People who engage in all four of these healthy behaviors are 66 percent less likely to die early from cancer, 65 percent less likely to die early from cardiovascular disease, and 57 percent less likely to die early from other causes, compared to people who did not engage in any of the healthy behaviors.

(1) Diet/Nutrition: Having a healthy diet, which includes fruits, vegetables, whole grains, and low-fat foods can help keep the pounds at bay, as well as help your cholesterol levels and fend off diabetes. More 33 percent of adults and 17 of America’s children are now considered obese. The related costs of that obesity—in the rise in insurance, health care costs, loss of work, disability payments—has risen to $270 billion annually. The USDA debuted its new MyPlate dietary guidelines in June, featuring an easy-to-understand plate graphic, as well as a brand new website chockfull of information, helpful hints, and interactive tools.

In addition to using the MyPlate symbol to help you with food choices, you can visit the HealthNews diet pages to find a weight loss program that will fit your budget and lifestyle. Over twenty of today’s top-rated diets have been independently reviewed and can provide you with the information you need to make the right choice.

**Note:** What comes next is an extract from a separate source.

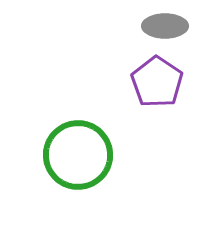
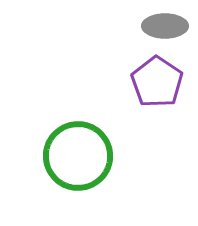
green circle: moved 1 px down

(2) Exercise/Fitness: Participating in some sort of ongoing fitness regime really can keep you healthier and extend your life span. Some studies say it takes just 15 minutes a day, although President’s Council on Physical Fitness and Sports recommends 30 minutes of physical activity on five or more days a week to be healthy. In addition to increasing longevity, daily physical activity can substantially reduce the risk of developing or dying from cardiovascular disease, type 2 diabetes, and certain cancers. Daily physical activity helps to lower blood pressure and cholesterol, helps prevent or retard osteoporosis, and helps reduce obesity, symptoms of anxiety and depression, and symptoms of arthritis.

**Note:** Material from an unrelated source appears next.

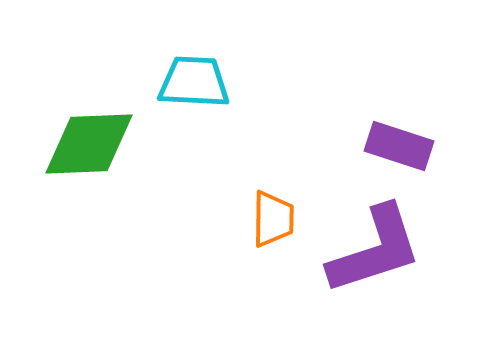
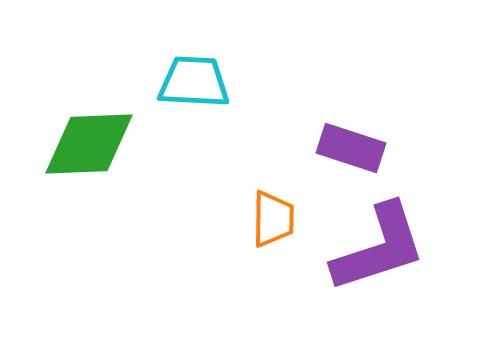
purple rectangle: moved 48 px left, 2 px down
purple L-shape: moved 4 px right, 2 px up
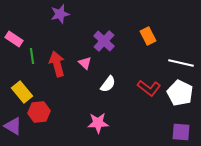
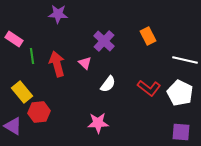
purple star: moved 2 px left; rotated 18 degrees clockwise
white line: moved 4 px right, 3 px up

For suggestions on how to get your fitness routine going, you might want to read
Learning to Love Exercise: Find Your Exercise Personality
or check out
Finding the Best iPhone Apps for Fitness
Top 10 Reasons to Try Group Fitness
Fitness Fridays: New Products to Try

(3) Smoking: Avoid cancer sticks altogether, and maintain a smoke-free home and workplace. With 6 million people dying globally each year from smoking or secondhand smoke, tobacco is a major killer. If you are already hooked, there are a variety of ways to stop the habit, both natural and pharmaceutically-based. If you need help or guidance, there is a tol-free service available at 1-800-Quit-Now.

(4) Alcohol: The key to most things in life is moderation, and alcohol is definitely one that fits that motto. Binge drinking, popular amongst teens and twenty-somethings can cause serious brain damage, and drinking and driving is responsible for one death every thirty minutes ,and causes non-fatal injuries every two minutes. It is recommended that men have no more than two drinks per day; women just one per day.Drinking regularly and heavily, or binging on a regular basis, are signs of addiction and alcohol abuse and require intervention and treatment, either through a self-help program such as Alcoholics Anonymous (AA) or an in-patient treatment program.

Chronic disease not only affects Americans, but is a worldwide health issue. The World Health Organization warned earlier this year that chronic diseases such as cancer, heart disease and diabetes have reached global epidemic proportions and kill more people than all other diseases combined.

"The rise of chronic noncommunicable diseases presents an enormous challenge," WHO Director-General Dr Margaret Chan, said in a statement. "For some countries, it is no exaggeration to describe the situation as an impending disaster; a disaster for health, for society, and most of all for national economies.”